ENCENDER EL FUEGO

La mujer tiene todo el cielo para soñar. Quizás sus sueños son azules y soleados, o más bien, son pedazos rotos varados en este mar evaporado y seco. Sueños duros y descoloridos como estas piedras y esta arena que va pisando. Pero tiene un sueño.

Ningún campamento a la vista, ni una jaima. Ningún camello, ni pastor, ninguna oveja, ni cabra. Ni siquiera una acacia. El sol le acompaña, nos lo comunica su la larga y delgada sombra.

Anda segura de sí misma como hacen las mujeres saharauis. Es una seguridad forjada a base de pelear con el feroz calor y el duro invierno y con las tormentas de arena. Batallar cada día en el exilio, para alimentar a pequeños y mayores, en un lugar donde todo escasea y donde nada resulta sencillo.
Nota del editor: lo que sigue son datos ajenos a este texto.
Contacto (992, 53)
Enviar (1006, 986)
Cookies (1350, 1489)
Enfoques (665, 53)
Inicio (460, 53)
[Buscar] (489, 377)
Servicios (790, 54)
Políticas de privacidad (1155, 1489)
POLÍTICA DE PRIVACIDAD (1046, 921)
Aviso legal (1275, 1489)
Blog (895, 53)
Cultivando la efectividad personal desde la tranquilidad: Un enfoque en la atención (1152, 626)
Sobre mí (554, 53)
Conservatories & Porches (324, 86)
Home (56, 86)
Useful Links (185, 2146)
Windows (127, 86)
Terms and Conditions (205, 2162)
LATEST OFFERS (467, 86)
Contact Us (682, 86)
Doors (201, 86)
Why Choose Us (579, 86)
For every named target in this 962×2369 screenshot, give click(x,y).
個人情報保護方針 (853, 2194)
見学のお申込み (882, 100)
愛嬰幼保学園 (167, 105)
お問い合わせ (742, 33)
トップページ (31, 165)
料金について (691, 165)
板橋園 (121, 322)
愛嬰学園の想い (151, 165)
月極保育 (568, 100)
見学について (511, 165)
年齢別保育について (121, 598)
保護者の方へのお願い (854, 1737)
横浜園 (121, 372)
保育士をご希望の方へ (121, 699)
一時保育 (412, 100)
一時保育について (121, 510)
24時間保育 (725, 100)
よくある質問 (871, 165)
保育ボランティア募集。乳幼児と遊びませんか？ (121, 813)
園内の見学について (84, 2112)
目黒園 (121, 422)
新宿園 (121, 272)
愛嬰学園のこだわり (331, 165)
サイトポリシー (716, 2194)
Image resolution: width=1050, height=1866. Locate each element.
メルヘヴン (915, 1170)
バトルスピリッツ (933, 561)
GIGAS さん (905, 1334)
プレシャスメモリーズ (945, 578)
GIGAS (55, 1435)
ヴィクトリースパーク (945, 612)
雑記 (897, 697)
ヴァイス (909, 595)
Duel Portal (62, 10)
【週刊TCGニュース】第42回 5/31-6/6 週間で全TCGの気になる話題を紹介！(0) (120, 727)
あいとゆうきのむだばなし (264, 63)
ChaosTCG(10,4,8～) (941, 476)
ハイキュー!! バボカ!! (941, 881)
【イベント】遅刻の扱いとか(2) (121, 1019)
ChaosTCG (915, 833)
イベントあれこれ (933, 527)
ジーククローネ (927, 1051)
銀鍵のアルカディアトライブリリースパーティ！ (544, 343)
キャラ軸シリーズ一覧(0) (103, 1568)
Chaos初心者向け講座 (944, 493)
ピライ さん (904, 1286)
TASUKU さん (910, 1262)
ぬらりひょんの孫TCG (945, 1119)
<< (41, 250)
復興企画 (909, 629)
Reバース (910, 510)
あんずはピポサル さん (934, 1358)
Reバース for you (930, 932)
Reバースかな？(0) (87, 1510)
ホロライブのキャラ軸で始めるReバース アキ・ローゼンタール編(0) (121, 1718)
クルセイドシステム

Allá va con su botella de agua. El agua nunca pesa, ese refrán ella lo tiene tatuado en su cerebro, en su corazón y en todas las células de su cuerpo. Y en los caminos imprevistos de la Hamada la esperanza es un frágil frasco medio lleno, medio vacío.

En las ciudades nos alejamos de muchas cosas esenciales, pero en el desierto siempre se está tan cerca del mundo, de nuestra naturaleza, de nuestro ser más profundo.

Puede que sea una maestra o bibliotecaria y anda rumbo a su trabajo. Mientras avanza se acuerda de una frase del filósofo francés, Montaigne. El niño no es una botella que hay que llenar, sino un fuego que es preciso encender. Ahora solo piensa en llegar y encender el fuego, los fuegos.